NW VENTURE CORP
8-K, 1997-03-07
BLANK CHECKS
Previous: WORLD OMNI DEALER FUNDING INC, 8-K, 1997-03-07
Next: CHARTWELL LEISURE INC, PRE 14A, 1997-03-07




                                          


                SECURITIES AND EXCHANGE COMMISSION
                     WASHINGTON, D.C.  20549



                             FORM 8-K



                          CURRENT REPORT
              PURSUANT TO SECTION 13 OR 15(d) OF THE
                 SECURITIES EXCHANGE ACT OF 1934



   Date of Report (Date of earliest event reported) December 26, 1996


                                 
                           NW VENTURE CORP.
      (Exact name of Registrant as specified in its charter)




Delaware                      33-83418-LA                 93-1138967
(State or other               (Commission            I.R.S. Employer
jurisdiction of               file number)            Identification
incorporation or                                             Number)
organization)


501 S.E. Columbia Shores Boulevard, #350
Vancouver, Washington                                       98661
(Address of principal                                   (Zip Code)
executive offices)



Registrant's telephone number, including area code:  (360) 737-6800


            

Item 1.   Changes in Control of Registrant.

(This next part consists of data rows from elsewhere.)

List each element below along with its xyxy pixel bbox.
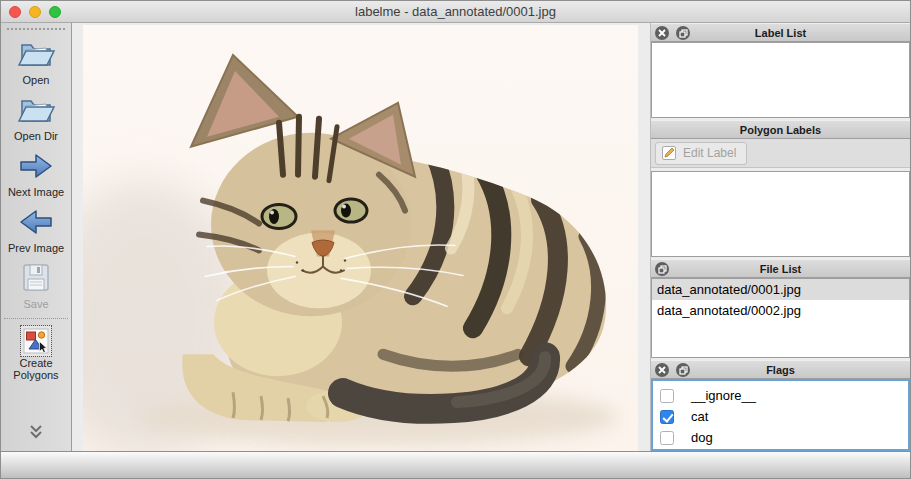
window-title: labelme - data_annotated/0001.jpg: [355, 4, 556, 19]
flags-titlebar[interactable]: Flags: [651, 360, 910, 379]
flags-float-button[interactable]: [676, 363, 690, 377]
toolbar-separator: [4, 318, 68, 319]
zoom-window-button[interactable]: [49, 6, 61, 18]
dock-file-list: File List data_annotated/0001.jpg data_a…: [651, 259, 910, 358]
tools-toolbar: Open Open Dir: [1, 23, 72, 451]
float-icon: [679, 29, 688, 38]
next-image-arrow-icon: [18, 146, 54, 186]
annotation-canvas[interactable]: [72, 23, 650, 451]
open-folder-icon: [16, 34, 56, 74]
prev-image-arrow-icon: [18, 202, 54, 242]
chevron-double-down-icon: [27, 428, 45, 443]
minimize-window-button[interactable]: [29, 6, 41, 18]
flag-checkbox-dog[interactable]: [660, 431, 674, 445]
open-button[interactable]: Open: [16, 34, 56, 86]
close-icon: [658, 366, 666, 374]
flags-title: Flags: [766, 364, 795, 376]
flag-label: cat: [691, 409, 708, 424]
label-list-float-button[interactable]: [676, 26, 690, 40]
open-dir-folder-icon: [16, 90, 56, 130]
save-label: Save: [23, 298, 48, 310]
file-list-title: File List: [760, 263, 802, 275]
file-list[interactable]: data_annotated/0001.jpg data_annotated/0…: [651, 278, 910, 358]
dock-flags: Flags __ignore__ cat dog: [651, 360, 910, 451]
prev-image-label: Prev Image: [8, 242, 64, 254]
polygon-labels-title: Polygon Labels: [740, 124, 821, 136]
open-dir-label: Open Dir: [14, 130, 58, 142]
file-list-titlebar[interactable]: File List: [651, 259, 910, 278]
next-image-button[interactable]: Next Image: [8, 146, 64, 198]
flag-checkbox-cat[interactable]: [660, 410, 674, 424]
close-window-button[interactable]: [9, 6, 21, 18]
dock-panel: Label List Polygon Labels: [650, 23, 910, 451]
traffic-lights: [9, 6, 61, 18]
file-list-item[interactable]: data_annotated/0002.jpg: [652, 300, 909, 321]
flag-item-dog[interactable]: dog: [653, 427, 908, 448]
open-label: Open: [23, 74, 50, 86]
labelme-window: labelme - data_annotated/0001.jpg Open: [0, 0, 911, 479]
edit-label-icon: [661, 145, 677, 161]
dock-polygon-labels: Polygon Labels Edit Label: [651, 120, 910, 257]
create-polygons-label: Create Polygons: [7, 357, 65, 381]
polygon-labels-toolbar: Edit Label: [651, 139, 910, 168]
float-icon: [658, 265, 667, 274]
flag-item-ignore[interactable]: __ignore__: [653, 385, 908, 406]
open-dir-button[interactable]: Open Dir: [14, 90, 58, 142]
flag-checkbox-ignore[interactable]: [660, 389, 674, 403]
label-list-titlebar[interactable]: Label List: [651, 23, 910, 42]
label-list-title: Label List: [755, 27, 806, 39]
polygon-labels-titlebar[interactable]: Polygon Labels: [651, 120, 910, 139]
toolbar-overflow-button[interactable]: [27, 424, 45, 443]
create-polygons-icon: [21, 326, 51, 356]
file-list-item[interactable]: data_annotated/0001.jpg: [652, 279, 909, 300]
close-icon: [658, 29, 666, 37]
dock-label-list: Label List: [651, 23, 910, 118]
save-floppy-icon: [19, 258, 53, 298]
label-list-close-button[interactable]: [655, 26, 669, 40]
cat-photo[interactable]: [83, 25, 638, 451]
label-list[interactable]: [651, 42, 910, 118]
file-list-float-button[interactable]: [655, 262, 669, 276]
toolbar-drag-handle[interactable]: [7, 28, 65, 30]
float-icon: [679, 366, 688, 375]
flags-close-button[interactable]: [655, 363, 669, 377]
title-bar[interactable]: labelme - data_annotated/0001.jpg: [1, 1, 910, 23]
flag-label: __ignore__: [691, 388, 756, 403]
create-polygons-button[interactable]: Create Polygons: [7, 325, 65, 381]
edit-label-text: Edit Label: [683, 146, 736, 160]
polygon-labels-list[interactable]: [651, 171, 910, 257]
save-button[interactable]: Save: [19, 258, 53, 310]
status-bar: [1, 451, 910, 478]
flags-list[interactable]: __ignore__ cat dog: [651, 379, 910, 451]
flag-item-cat[interactable]: cat: [653, 406, 908, 427]
next-image-label: Next Image: [8, 186, 64, 198]
flag-label: dog: [691, 430, 713, 445]
prev-image-button[interactable]: Prev Image: [8, 202, 64, 254]
edit-label-button[interactable]: Edit Label: [655, 142, 747, 165]
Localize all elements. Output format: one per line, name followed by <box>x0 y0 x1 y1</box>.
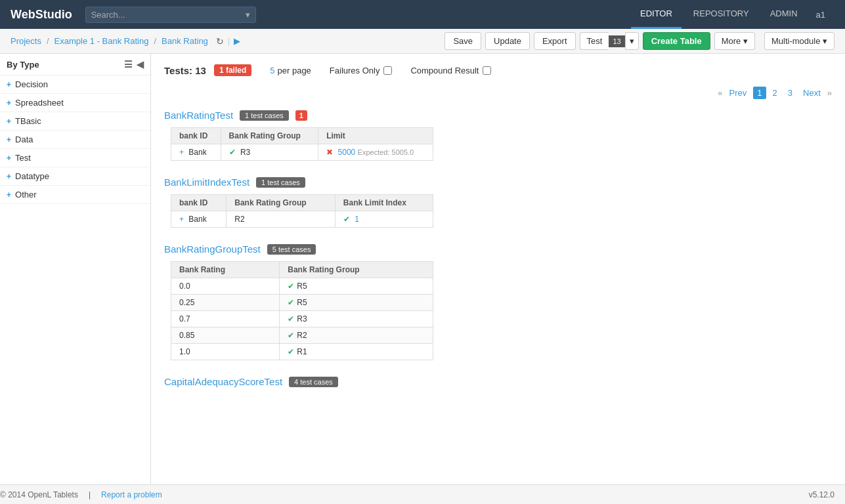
cell-rating-group-val-3: ✔R2 <box>280 327 433 344</box>
failures-only: Failures Only <box>330 66 393 75</box>
compound-result-checkbox[interactable] <box>483 66 491 75</box>
table-row: + Bank R2 ✔ 1 <box>171 211 433 228</box>
toolbar: Save Update Export Test 13 ▾ Create Tabl… <box>444 32 834 50</box>
cell-r3: ✔ R3 <box>221 144 318 161</box>
bank-rating-test-failed: 1 <box>295 110 307 121</box>
capital-adequacy-score-title[interactable]: CapitalAdequacyScoreTest <box>164 376 282 387</box>
test-button[interactable]: Test <box>580 32 609 50</box>
cell-limit-fail: ✖ 5000 Expected: 5005.0 <box>318 144 433 161</box>
pagination-next[interactable]: Next <box>799 87 825 99</box>
bank-rating-test-badge: 1 test cases <box>240 110 289 121</box>
main-layout: By Type ☰ ◀ + Decision + Spreadsheet + T… <box>0 54 845 484</box>
col-bank-limit-index: Bank Limit Index <box>335 195 433 211</box>
table-row: 0.0✔R5 <box>171 278 433 295</box>
pagination-page-1[interactable]: 1 <box>753 87 766 99</box>
cell-limit-pass: ✔ 1 <box>335 211 433 228</box>
sidebar-item-decision[interactable]: + Decision <box>0 75 150 94</box>
expand-icon[interactable]: + <box>179 148 184 157</box>
limit-fail-link[interactable]: 5000 <box>338 148 356 157</box>
nav-repository[interactable]: REPOSITORY <box>684 0 758 29</box>
breadcrumb-projects[interactable]: Projects <box>11 36 41 46</box>
sidebar-menu-icon[interactable]: ☰ <box>124 59 133 70</box>
export-button[interactable]: Export <box>534 32 576 50</box>
capital-adequacy-score-badge: 4 test cases <box>289 377 338 387</box>
sidebar-label-tbasic: TBasic <box>15 116 41 126</box>
sidebar-header-icons: ☰ ◀ <box>124 59 144 70</box>
pagination-page-2[interactable]: 2 <box>769 87 781 99</box>
col-bank-rating-group-3: Bank Rating Group <box>280 262 433 278</box>
bank-rating-test-title[interactable]: BankRatingTest <box>164 110 233 121</box>
check-icon-rg-3: ✔ <box>288 331 294 340</box>
col-bank-id-2: bank ID <box>171 195 227 211</box>
expected-text: Expected: 5005.0 <box>358 148 414 156</box>
refresh-icon[interactable]: ↻ <box>216 36 224 47</box>
sidebar-item-spreadsheet[interactable]: + Spreadsheet <box>0 94 150 112</box>
top-nav: WebStudio ▾ EDITOR REPOSITORY ADMIN a1 <box>0 0 845 29</box>
breadcrumb-arrow[interactable]: ▶ <box>234 36 240 46</box>
cell-rating-group-val-1: ✔R5 <box>280 295 433 311</box>
sidebar-item-datatype[interactable]: + Datatype <box>0 167 150 186</box>
check-icon-rg-4: ✔ <box>288 347 294 356</box>
footer-report-link[interactable]: Report a problem <box>101 490 162 499</box>
limit-pass-link[interactable]: 1 <box>355 215 359 224</box>
sidebar-item-other[interactable]: + Other <box>0 186 150 204</box>
multi-module-button[interactable]: Multi-module ▾ <box>764 32 834 50</box>
table-row: 0.25✔R5 <box>171 295 433 311</box>
bank-limit-index-test-section: BankLimitIndexTest 1 test cases bank ID … <box>164 177 832 228</box>
nav-editor[interactable]: EDITOR <box>631 0 682 29</box>
save-button[interactable]: Save <box>444 32 481 50</box>
breadcrumb-sep-1: / <box>47 36 49 46</box>
bank-limit-index-test-title[interactable]: BankLimitIndexTest <box>164 177 249 188</box>
sidebar-collapse-icon[interactable]: ◀ <box>137 59 144 70</box>
cross-icon: ✖ <box>326 148 333 157</box>
pagination-prev[interactable]: Prev <box>726 87 751 99</box>
capital-adequacy-score-header: CapitalAdequacyScoreTest 4 test cases <box>164 376 832 387</box>
bank-rating-test-header: BankRatingTest 1 test cases 1 <box>164 110 832 121</box>
bank-limit-index-badge: 1 test cases <box>256 177 305 188</box>
tests-title: Tests: 13 <box>164 65 206 76</box>
content-area: Tests: 13 1 failed 5 per page Failures O… <box>151 54 845 484</box>
plus-icon-data: + <box>7 135 11 144</box>
cell-rating-val-2: 0.7 <box>171 311 280 327</box>
cell-bank-value: Bank <box>188 148 206 157</box>
sidebar-title: By Type <box>7 60 39 70</box>
col-bank-id: bank ID <box>171 128 221 144</box>
sidebar-label-other: Other <box>15 190 37 200</box>
cell-bank-2: + Bank <box>171 211 227 228</box>
bank-limit-index-table: bank ID Bank Rating Group Bank Limit Ind… <box>171 194 433 228</box>
sidebar-item-data[interactable]: + Data <box>0 131 150 149</box>
breadcrumb: Projects / Example 1 - Bank Rating / Ban… <box>11 36 240 47</box>
update-button[interactable]: Update <box>485 32 530 50</box>
search-box[interactable]: ▾ <box>85 7 256 23</box>
per-page-label: per page <box>278 66 311 75</box>
failures-only-checkbox[interactable] <box>383 66 392 75</box>
cell-rating-val-4: 1.0 <box>171 344 280 360</box>
sidebar-item-test[interactable]: + Test <box>0 149 150 167</box>
capital-adequacy-score-test-section: CapitalAdequacyScoreTest 4 test cases <box>164 376 832 387</box>
pagination-page-3[interactable]: 3 <box>784 87 796 99</box>
nav-user: a1 <box>807 3 834 26</box>
search-input[interactable] <box>91 10 243 20</box>
sidebar-label-datatype: Datatype <box>15 171 49 181</box>
cell-rating-group-val-0: ✔R5 <box>280 278 433 295</box>
create-table-button[interactable]: Create Table <box>643 32 710 50</box>
sidebar-item-tbasic[interactable]: + TBasic <box>0 112 150 131</box>
pagination-sep-close: » <box>827 88 832 98</box>
plus-icon-spreadsheet: + <box>7 98 11 108</box>
compound-result: Compound Result <box>410 66 491 75</box>
check-icon-rg-0: ✔ <box>288 282 294 291</box>
per-page-link[interactable]: 5 <box>270 66 274 75</box>
more-button[interactable]: More ▾ <box>714 32 755 50</box>
test-dropdown-button[interactable]: ▾ <box>625 32 639 50</box>
expand-icon-2[interactable]: + <box>179 215 184 224</box>
compound-result-label: Compound Result <box>410 66 479 75</box>
search-dropdown-icon[interactable]: ▾ <box>246 10 250 20</box>
plus-icon-other: + <box>7 190 11 200</box>
breadcrumb-example[interactable]: Example 1 - Bank Rating <box>54 36 149 46</box>
plus-icon-tbasic: + <box>7 117 11 126</box>
bank-rating-group-table: Bank Rating Bank Rating Group 0.0✔R50.25… <box>171 261 433 360</box>
footer-sep: | <box>89 490 91 499</box>
breadcrumb-sep-2: / <box>154 36 156 46</box>
bank-rating-group-test-title[interactable]: BankRatingGroupTest <box>164 243 261 255</box>
nav-admin[interactable]: ADMIN <box>761 0 807 29</box>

     As of December 26, 1996,  NW Venture Corp. (the "Company")
issued 25,500,000 shares of its $.0001 par value common stock to
the holders of 100% of the outstanding common stock of Cyberia,
Inc., a California corporation ("Cyberia") pursuant to an
Agreement and Plan of Tax Free Reorganization (the "Acquisition
Agreement") among the Company, Cyberia and the shareholders of
Cyberia in which Cyberia became a wholly-owned subsidiary of the
Company.

     In connection with the Acquisition Agreement, the three
shareholders of Cyberia, namely, Jay Rifkin, Hans Zimmer and Mark
S. Levy, received 12,000,000, 12,000,000 and 1,500,000 shares,
respectively, of the Company's common stock in exchange for their
shares of Cyberia. 

     Prior to the closing of the aforesaid transactions, the
Company had 4,500,000 shares of common stock issued and
outstanding of which 4,050,000 shares or 90.0% were owned of
record by Martin Rifkin.  After giving full effect to the
aforesaid transactions, there are 30,000,000 shares of common
stock outstanding with Jay Rifkin owning of record 12,000,000
shares or 40.0%, Hans Zimmer owning of record 12,000,000 shares
or 40.0%, Mark S. Levy owning of record 1,500,000 shares or 5.0%,
and Martin Rifkin owning of record 4,050,000 shares or 13.5%.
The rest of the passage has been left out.